Is It Life, or is It Volcanoes?
This artist's illustration shows an exoplanet with active volcanoes. But from a great distance we can't see the volcanoes, only the effect they have on the atmosphere, and that can muddy the waters when it comes to biosignatures.
Goddard Space Flight Center/Chris Smith (KRBwyle)
Astronomers are working hard to understand biosignatures and how they indicate life's presence on an exoplanet. But each planet we encounter is a unique puzzle. When it comes to planetary atmospheres, carbon is a big piece of the puzzle because it has a powerful effect on climate and biogeochemistry. If scientists can figure out how and where a planet's carbon comes from and how it behaves in the atmosphere, they've made progress in solving the puzzle.

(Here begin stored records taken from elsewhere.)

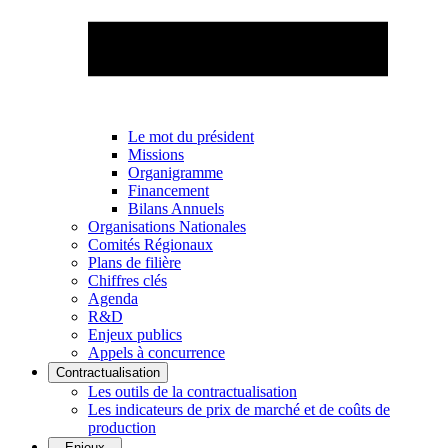
Le mot du président
Missions
Organigramme
Financement
Bilans Annuels
Organisations Nationales
Comités Régionaux
Plans de filière
Chiffres clés
Agenda
R&D
Enjeux publics
Appels à concurrence
Contractualisation
Les outils de la contractualisation
Les indicateurs de prix de marché et de coûts de
production
Enjeux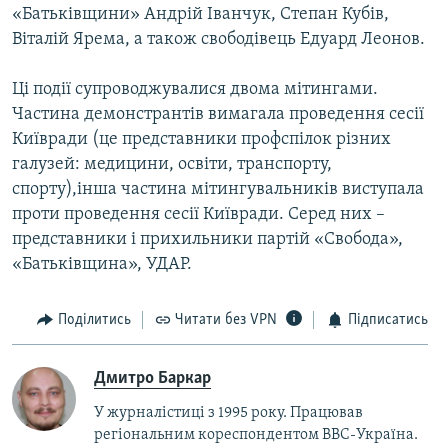
«Батьківщини» Андрій Іванчук, Степан Кубів,
Віталій Ярема, а також свободівець Едуард Леонов.
Ці події супроводжувалися двома мітингами.
Частина демонстрантів вимагала проведення сесії
Київради (це представники профспілок різних
галузей: медицини, освіти, транспорту,
спорту),інша частина мітингувальників виступала
проти проведення сесії Київради. Серед них –
представники і прихильники партій «Свобода»,
«Батьківщина», УДАР.
Поділитись
Читати без VPN
Підписатись
Дмитро Баркар
У журналістиці з 1995 року. Працював
регіональним кореспондентом BBC-Україна.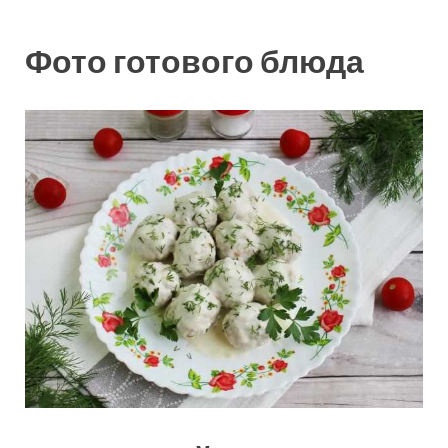
Фото готового блюда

But one of the problems with carbon in exoplanet atmospheres is that it can send mixed signals.
Carbon, in this context, means all of the major species of carbon, things like carbon dioxide, carbon monoxide, and methane (CO2, CO, and CH4.) A new study investigates the diversity of these chemicals in the atmospheres of exoplanets similar to Earth orbiting stars similar to the sun.

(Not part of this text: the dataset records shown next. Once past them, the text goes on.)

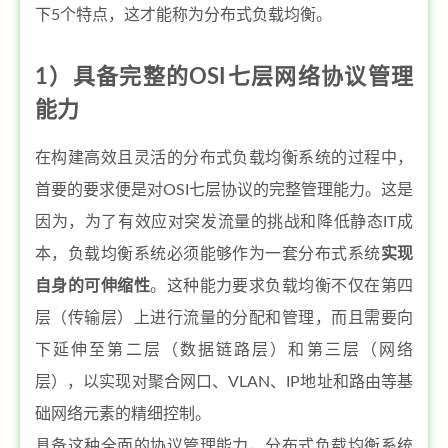
下5个特点，这才能称为分布式负载均衡。
1）具备完整的OSI七层网络协议管理
能力
在构建高效且灵活的分布式负载均衡系统的过程中，
首要的要求便是对OSI七层协议的完整管理能力。这是
因为，为了有效应对突发流量的挑战和降低静态IT成
本，负载均衡系统必须能够作为一套分布式系统
实现
自身的可伸缩性
。这种能力要求负载均衡不仅在第四
层（传输层）上进行流量的分配和管理，而且需要向
下延伸至第二层（数据链路层）和第三层（网络
层），以实现对聚合网口、VLAN、IP地址和路由等基
础网络元素的精细控制。
具备这种全面的协议管理能力，分布式负载均衡系统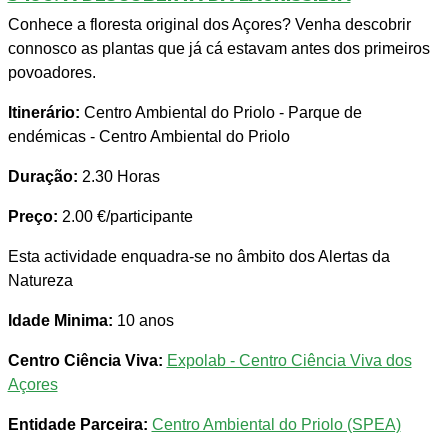
Conhece a floresta original dos Açores? Venha descobrir
connosco as plantas que já cá estavam antes dos primeiros
povoadores.
Itinerário:
Centro Ambiental do Priolo - Parque de
endémicas - Centro Ambiental do Priolo
Duração:
2.30 Horas
Preço:
2.00 €/participante
Esta actividade enquadra-se no âmbito dos Alertas da
Natureza
Idade Minima:
10 anos
Centro Ciência Viva:
Expolab - Centro Ciência Viva dos
Açores
Entidade Parceira:
Centro Ambiental do Priolo (SPEA)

The study is particularly concerned with CO. "We focused on the conditions for the formation of a CO-rich atmosphere, which would be favorable for the origin of life," the authors write.
In Earth's present atmosphere, CO can't build up because chemical reactions destroy it. But in the deep past, 3 billion years ago, when the oceans were teeming with simple life, CO could've accumulated in Earth's atmosphere. It's because there was very little oxygen in the atmosphere, and the sun was dimmer.

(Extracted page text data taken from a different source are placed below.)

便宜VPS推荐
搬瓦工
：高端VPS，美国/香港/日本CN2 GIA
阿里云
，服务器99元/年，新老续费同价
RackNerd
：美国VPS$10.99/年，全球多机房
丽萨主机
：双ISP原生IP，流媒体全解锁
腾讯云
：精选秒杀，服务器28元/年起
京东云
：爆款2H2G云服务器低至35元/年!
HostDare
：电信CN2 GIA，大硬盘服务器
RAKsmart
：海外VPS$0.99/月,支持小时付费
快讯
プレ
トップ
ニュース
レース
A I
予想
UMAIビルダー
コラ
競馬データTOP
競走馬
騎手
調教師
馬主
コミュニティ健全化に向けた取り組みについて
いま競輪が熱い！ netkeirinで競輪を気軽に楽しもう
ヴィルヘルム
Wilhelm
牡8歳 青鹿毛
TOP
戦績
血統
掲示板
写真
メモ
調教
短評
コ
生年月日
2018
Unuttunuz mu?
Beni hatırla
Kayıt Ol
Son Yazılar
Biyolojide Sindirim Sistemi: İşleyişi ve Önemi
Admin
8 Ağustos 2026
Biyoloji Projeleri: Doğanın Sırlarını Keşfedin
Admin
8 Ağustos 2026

So when we're searching for biosignatures, an atmosphere with CO could indicate simple life. That's because it can be an important source of both carbon and oxygen for life. But it's not that cut and dried. This study aims to untangle some of the details of exoplanet atmospheres so we can identify which mixtures of carbon molecules, including carbon monoxide, might be a biosignature.